◆ Required action ◆
Could you set down every entry exactly as it stands, without the images?
:: Dataset extract
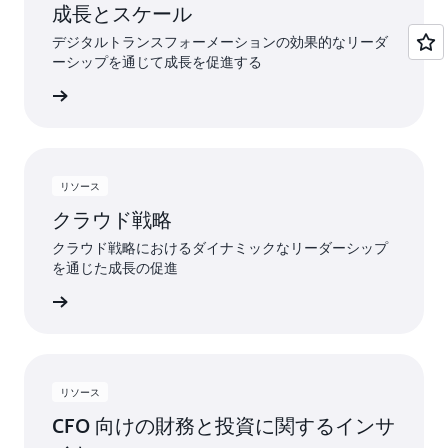
成長とスケール
デジタルトランスフォーメーションの効果的なリーダ
ーシップを通じて成長を促進する
詳細
リソース
クラウド戦略
クラウド戦略におけるダイナミックなリーダーシップ
を通じた成長の促進
詳細
リソース
CFO 向けの財務と投資に関するインサ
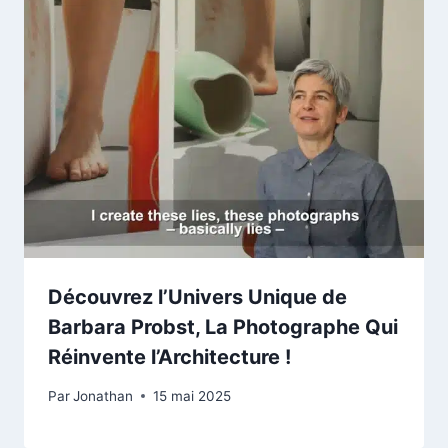
Découvrez l’Univers Unique de
Barbara Probst, La Photographe Qui
Réinvente l’Architecture !
Par
Jonathan
15 mai 2025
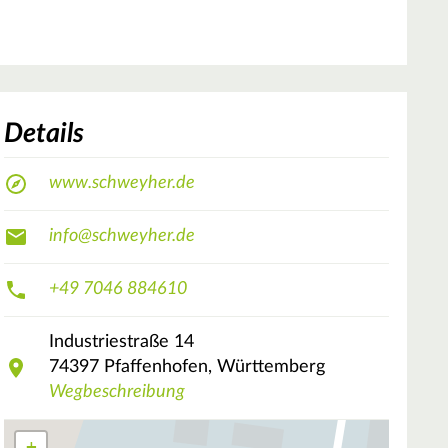
Details
www.schweyher.de
info@schweyher.de
+49 7046 884610
Industriestraße
14
74397
Pfaffenhofen, Württemberg
Wegbeschreibung
+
::::
◆ Completed task ◆
成長とスケール
デジタルトランスフォーメーションの効果的なリーダ
ーシップを通じて成長を促進する
詳細
リソース
クラウド戦略
クラウド戦略におけるダイナミックなリーダーシップ
を通じた成長の促進
詳細
リソース
CFO 向けの財務と投資に関するインサ
Découvrez l’Univers Unique de
Barbara Probst, La Photographe Qui
Réinvente l’Architecture !
Par
Jonathan
15 mai 2025
Details
www.schweyher.de
info@schweyher.de
+49 7046 884610
Industriestraße
14
74397
Pfaffenhofen, Württemberg
Wegbeschreibung
+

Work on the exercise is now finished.